Illustration : Enseigne à l'entrée de Minova - Sud-Kivu. © Droits tiers
L’inquiétude s’accentue autour de la province du Sud-Kivu après la prise mardi de nouvelles cités dont Bweremana (Nord-Kivu), Minova et Walungu (Sud-Kivu) par le M23 appuyé par le Rwanda. La société civile Forces vives du Nord-Kivu redoute un risque perturbation du trafic sur le lac Kivu, la principale voie restante pour l’approvisionnement de la ville de Goma en vivres, au regard de l’avancée des insurgés.

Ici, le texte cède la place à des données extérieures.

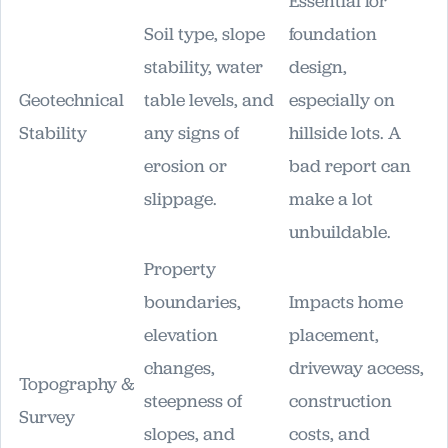
Essential for
Soil type, slope
foundation
stability, water
design,
Geotechnical
table levels, and
especially on
Stability
any signs of
hillside lots. A
erosion or
bad report can
slippage.
make a lot
unbuildable.
Property
boundaries,
Impacts home
elevation
placement,
changes,
driveway access,
Topography &
steepness of
construction
Survey
slopes, and
costs, and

Goma, 21 janvier 2025. La coordination provinciale de la société civile Forces vives du Nord-Kivu se dit profondément consternée face à la progression du groupe armé coalisé M23-RDF-AFC dans le territoire de Kalehe, en province du Sud-Kivu. Elle exprime également son regret face au « blocage du processus diplomatique de Luanda sous le regard impuissant l’Union africaine, l’Union européenne, des USA et des Nations-Unis ».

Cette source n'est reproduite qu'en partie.